Here’s the process that we use at OverGo Studio:
Come up with the concept
Write an outline
Create a storyboard and script
Organize all the resources you need to do the shoot
Record the video and audio Some people divide recording the visuals from the sound. It depends on the type of video you’re creating and the effects you want.
Edit the video and audio
Format for different channels
Publish on different channels
Today, we’re focused on showing you how to create a video storyboard. We’ve decided to use Samepage, a free online collaboration tool, to do this because we always have a lot of people involved in the production of this video. These people are a mix of internal employees and external contractors, so we need a tool that makes our collaboration easy.

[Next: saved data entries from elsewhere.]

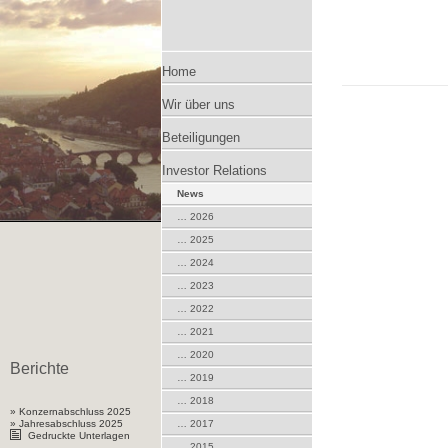
Zum
Home
Wir über uns
Inhalt
Beteiligungen
springen
Investor Relations
News
… 2026
… 2025
… 2024
… 2023
… 2022
… 2021
… 2020
Berichte
… 2019
… 2018
» Konzernabschluss 2025
» Jahresabschluss 2025
… 2017
Gedruckte Unterlagen
… 2015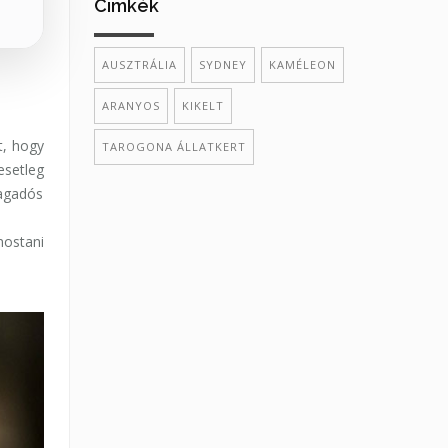
Cimkék
AUSZTRÁLIA
SYDNEY
KAMÉLEON
ARANYOS
KIKELT
t, hogy
TAROGONA ÁLLATKERT
esetleg
ragadós
mostani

Our first priority is to keep all of our online conversations together in one place so we can see them at the same time as all the content we produce that are in different formats. This way we’re not hunting for files and versions, scrambling through emails or IMs, or searching for comments buried within a file. We want to be able to see the big picture and still have immediate access to all the details. Samepage is perfect for what we want to do.
What is a Storyboard?
A storyboard is a visual representation of each scene in a video, coupled with production notes — plot lines and characters, props that are needed, camera angles, transitions, visual special effects, sound effects, text overlays, etc. It may have photos, hand-drawn sketches, or any combination.

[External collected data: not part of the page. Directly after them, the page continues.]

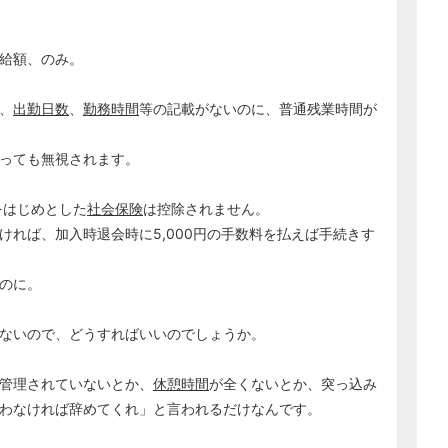
給額、のみ。
、
出勤日数
、
勤務時間
等の記載がないのに、普通残業時間が
っても無視されます。
をはじめとした
社会保険
は控除されません。
ければ、加入時退会時に5,000円の手数料を払えば手続きす
のに。
ないので、どうすればいいのでしょうか。
管理されていないとか、
休憩時間
が全くないとか、突っ込み
わなければ辞めてくれ」と言われるだけなんです。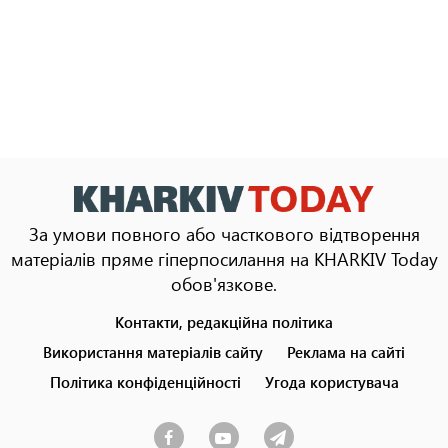
За умови повного або часткового відтворення
матеріалів пряме гіперпосилання на KHARKIV Today
обов'язкове.
Контакти, редакційна політика
Footer
menu
Використання матеріалів сайту
Реклама на сайті
Політика конфіденційності
Угода користувача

Once the storyboard is approved, we write the script. We find it more effective to do the storyboard first (some professionals do it in reverse). From our point of view, video is primarily a visual medium. So someone could write a great script, but if it isn’t visually compelling, it simply won’t do the job a client wants it to.

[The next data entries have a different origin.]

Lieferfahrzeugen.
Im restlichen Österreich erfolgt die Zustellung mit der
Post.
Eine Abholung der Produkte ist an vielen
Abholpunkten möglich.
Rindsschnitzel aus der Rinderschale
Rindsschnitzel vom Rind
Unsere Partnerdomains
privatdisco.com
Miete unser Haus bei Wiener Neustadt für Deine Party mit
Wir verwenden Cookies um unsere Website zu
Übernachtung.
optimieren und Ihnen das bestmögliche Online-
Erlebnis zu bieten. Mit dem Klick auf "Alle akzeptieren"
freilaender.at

When we start with a storyboard, we can focus on telling the story visually first. Storyboards let us move the scenes around until we get the visual flow and impact we think conveys the best message. Now the scriptwriter can more easily create the words to match the visual story.
Creating a Storyboard on Samepage
First we create an outline that our client needs to approve. In this example, we’ve done an outline for a video called “How to Make an Apple Tart,” and created a page that shows each scene, along with the production notes about each one. That’s the storyboard.
This is a relatively easy video because we’re following a recipe that has a specific sequence. If we take the recipe’s sequence out of order, we won’t have a very tasty dish at the end. Despite that, there’s still a lot of detail to be captured in a storyboard if we want to get the video production done to the client’s satisfaction.
The great thing about Samepage is that if we wanted to play with the sequence of the scenes, we can easily click, drag, and move the scenes into any order we want. (Each content section in Samepage has a "handle" in its upper left-corner. When we click that, we can then drag-and-drop it anywhere on the page.) After we get the scene sequence correct, we move the scene production notes to match and edit them accordingly. This is so simple, so easy – it makes brainstorming a snap. And it saves a ton of money because when we do it here, in Samepage, we’re not wasting expensive video camera crew time or having to clean it up in the video editing software. Huge bonus!
Creative Collaboration Made Easy
We find using Samepage a terrific tool for organizing our video productions, and helping us with our creative collaboration process. The hardest part of video productions is capturing all our different ideas and being able to easily and quickly reflow storyboards into different sequences. With Samepage, we can duplicate our storyboards and try a different sequence to see how well each one works. It takes only moments. And because our conversations are attached to that video production, we can see everyone’s comments on all the storyboards all at once. Talk about efficient! We’re delighted with Samepage.